Nicky Hutchinson “never dreamed” of becoming ‘The Boss’.
Tim Black, aged 44 this year, says he has been involved with the show all his life.
“I haven’t missed a show yet,” he told Rural News.
It is a real family association, with both his parents also involved. His father Bryce has just retired as its veteran horse-ring marshall, after 70 years with the show.
“We’re going to have wool as the focus of the show this year, which I’m really rapt about,” says Black.
“It’s a great product and if we can showcase it a bit more, if I can do anything for the industry, it’s all good.”
Being “lucky enough” to be the youngest show president, he says he would also like the show to focus on youth.
While conceding that the average age of the people involved in the show has risen over the years, Black has seen “a bit of a swing” towards young people being employed in agriculture.
“For young people who are involved with the A&P at the moment, it’s looking really promising for the future.”
For the third year running, the show will have a live wool auction supported by PGG Wrightson, Carrfields, and NZ Merino.
“A lot of people have never seen a wool auction. It’s sold in a different way,” says Black.
It is fast and exciting.
“You’re actually putting the hammer down after you’ve started the next lot.”
Black is also promising big things for a fashion event introduced to the show last year by North Canterbury’s coloured wool expert Bev Forrester. Black says they intend to “make a spectacle of it” this year with international and local designers represented.
Now running his own firm of Black & Associates, Black has worked in agriculture all his life: he went farming straight from school, then studied at Lincoln, then worked as a stock and station agent before his 15 years as a wool auctioneer.
He is passionate about wool, saying New Zealand is “still a nation of sheep” despite the drop in numbers.
Black says the Merino market is “really good” at the moment, even for second pieces and short wool, which go into the likes of hosiery or fine felting such as for pool tables.
The crossbred market, however, is “struggling.”
“It’s traditionally been carpet wool. Years ago, you were wealthy if you were able to lay a woollen carpet. Nowadays everyone has a carpet, but it’s not made of wool.”
Black notes that only one wool scourer is left in the South Island. Most wool is exported raw and unwashed to Europe or, more commonly now, China.
“This is New Zealand crossbred second shear,” he says, indicating a stack of bales at his Washdyke store. “This is the bulk of New Zealand wool and it’s going straight to China, not even getting scoured in New Zealand. It’s not a good thing; we should be looking after our own.
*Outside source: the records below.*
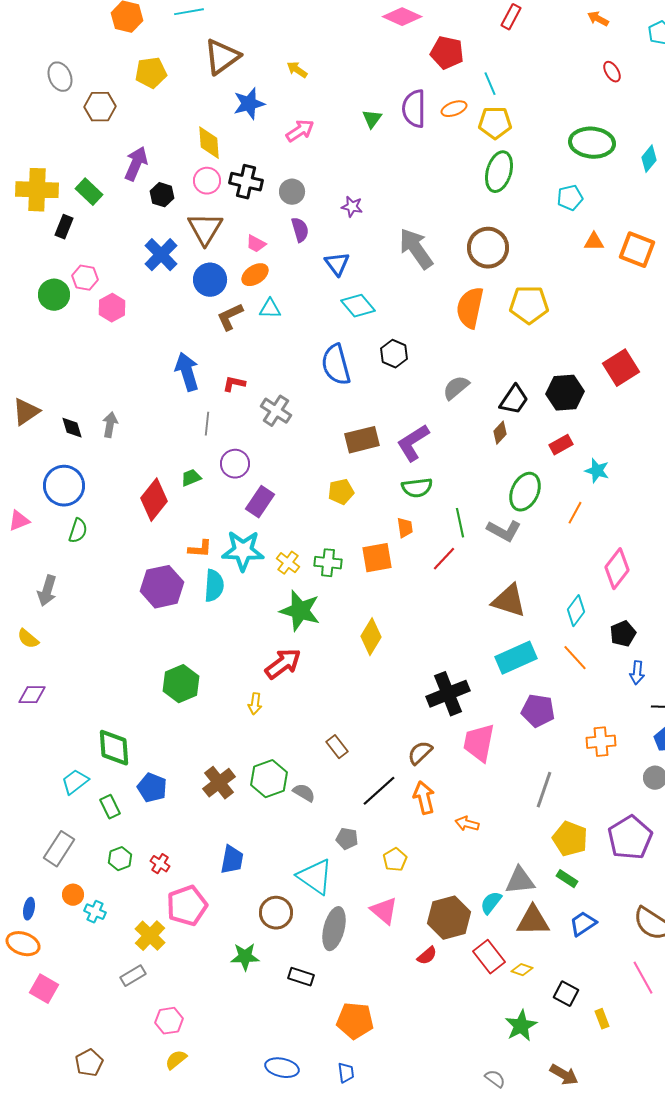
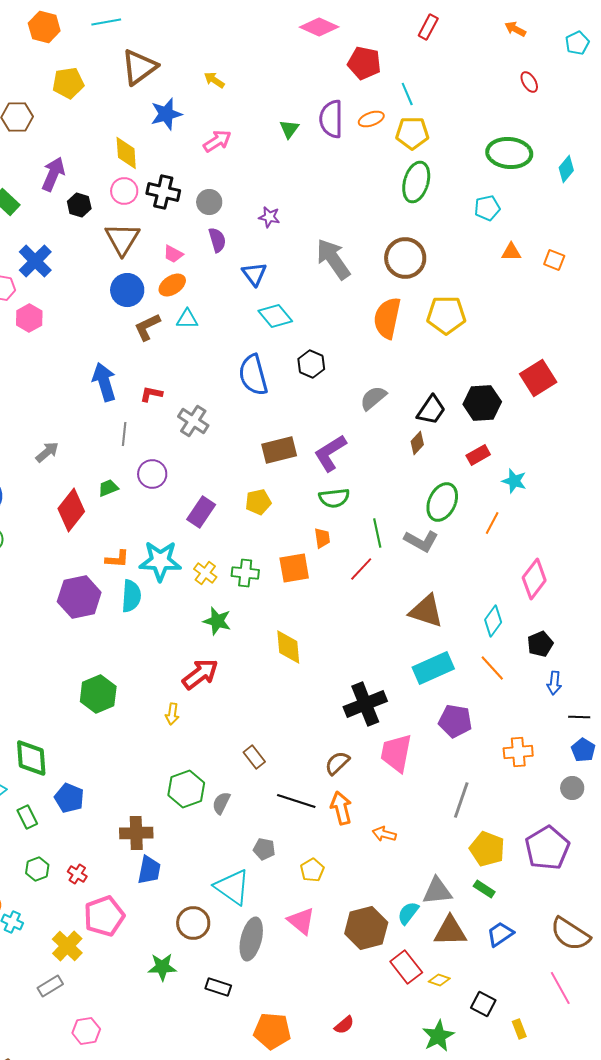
orange square: (637, 250) -> (554, 260), size x0.6
blue cross: (161, 255) -> (35, 261), moved
gray arrow: (110, 425) -> (47, 452), moved, turned 40
purple rectangle: (260, 502) -> (201, 512), moved
green star: (300, 611) -> (217, 621), size x0.7
yellow diamond: (371, 637) -> (288, 647), turned -36
brown cross: (219, 783) -> (136, 833), moved, turned 36
black line: (379, 791) -> (296, 801), turned 60
gray semicircle: (304, 793) -> (221, 803), turned -95
red semicircle: (427, 956) -> (344, 1025), moved

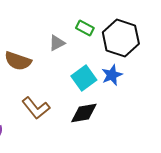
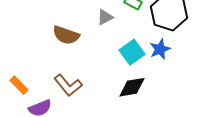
brown L-shape: (36, 108) -> (68, 85), moved

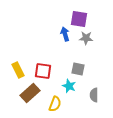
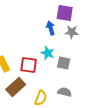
cyan star: (69, 86) -> (48, 53), moved
gray semicircle: (94, 95) -> (65, 92), moved, turned 104

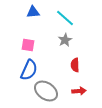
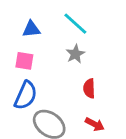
blue triangle: (33, 12) -> (31, 29), moved
red arrow: (79, 91) -> (95, 124), turned 32

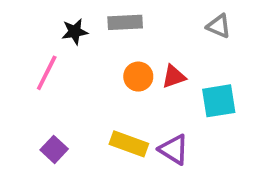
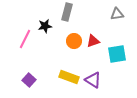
gray rectangle: (125, 22) -> (67, 12), turned -72
gray triangle: (219, 26) -> (117, 14), turned -32
black star: (75, 32) -> (45, 26), moved

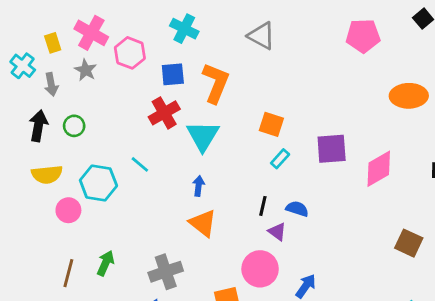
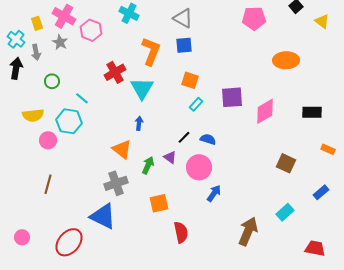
blue square: (173, 74) -> (184, 45), moved
black arrow: (38, 126) -> (16, 68), moved
cyan line: (140, 164) -> (82, 98), moved
black line: (263, 206) -> (184, 137), turned 32
orange triangle: (203, 223) -> (122, 149), moved
purple triangle: (277, 232) -> (170, 157), moved
green arrow: (106, 263) -> (148, 165), moved
pink circle: (260, 269) -> (199, 167), moved

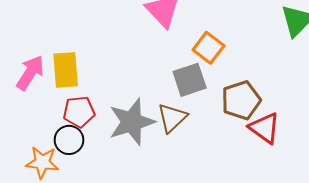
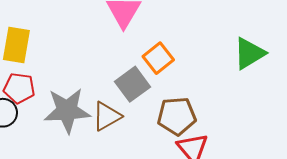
gray square: (190, 80) -> (132, 84), turned -32

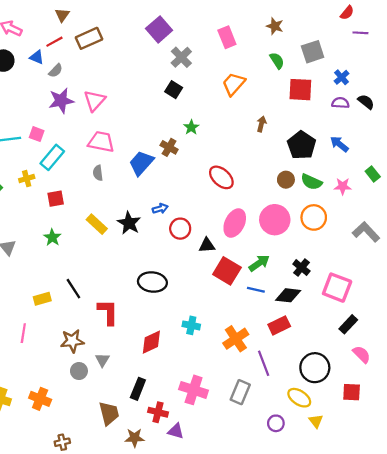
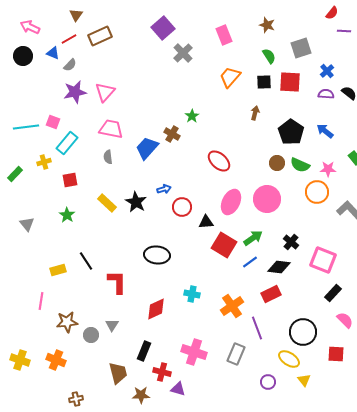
black square: (174, 90) -> (264, 82), moved, turned -35
orange circle: (314, 217) -> (317, 192), moved
blue line: (256, 290) -> (250, 262), turned -49
brown star: (72, 341) -> (67, 322), moved

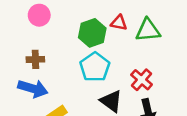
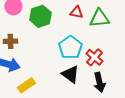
green hexagon: (92, 33) -> (40, 16), moved
cyan pentagon: (95, 67) -> (70, 47), moved

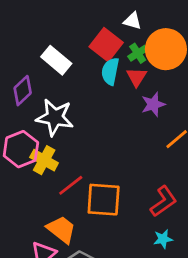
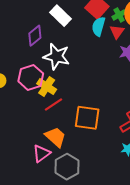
red line: (71, 185) -> (53, 105), moved

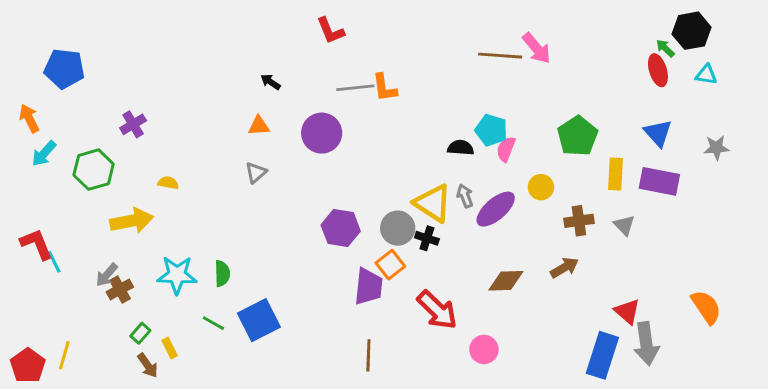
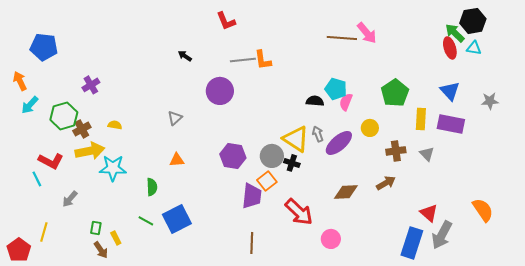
green arrow: (665, 48) -> (455, 33), size x1.5
cyan triangle: (706, 75) -> (474, 48), moved
orange triangle: (259, 126) -> (177, 160), moved
red L-shape: (37, 244) -> (51, 161), moved, turned 140
gray arrow: (107, 275) -> (70, 199), moved
cyan star: (177, 275) -> (113, 168), moved
brown cross: (120, 289) -> (82, 129), moved
green rectangle: (140, 333) -> (96, 228), turned -32
gray arrow: (646, 344) -> (442, 235), turned 36
yellow line: (64, 355) -> (44, 232), moved

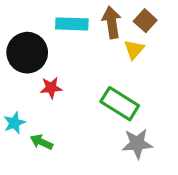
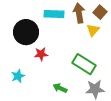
green arrow: (42, 142) -> (60, 88), moved

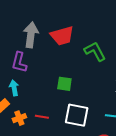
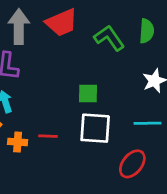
green square: (64, 84) -> (88, 94), moved
orange cross: (19, 118) -> (18, 142), turned 32

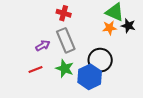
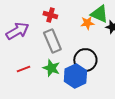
orange star: (109, 28) -> (87, 23), moved
purple arrow: (43, 46) -> (17, 31), moved, size x1.6

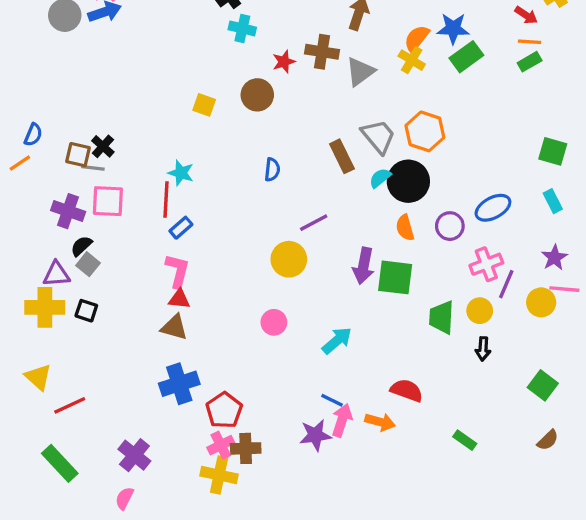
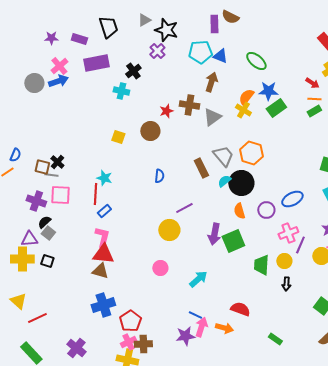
cyan cross: (242, 28) -> (121, 91), moved
green square: (395, 277) -> (233, 241), turned -30
red triangle: (179, 299) -> (103, 254), size x1.6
But primarily we don’t have end uses for it. It’s not a valuable product.
“I’ve been in the industry 20 years and it really has been in decline in that time, especially the crossbred. But the Merino’s picked up; it’s going really well.”
Black is experimenting with alternative markets including pillow filling and wool insulation for houses, which he is selling under his own brand. The insulation wool comes back from the scour compressed into bales that are easily peeled apart for installation in slabs of whatever thickness is needed.
Meanwhile, Black believes that one day “the tide will turn” and people will realise wool’s benefits.
Every time a jersey is washed it loses fine fibres, which doesn’t matter with biodegradable wool, but the world’s waterways are filling with plastic, he says.
Brands such as Icebreaker had done really well in selling Merino to the active-wear market.
“It’s a fantastic product. There’s nothing bad about it at all. Buy once, buy well; no-one ever regrets buying quality,” says Black.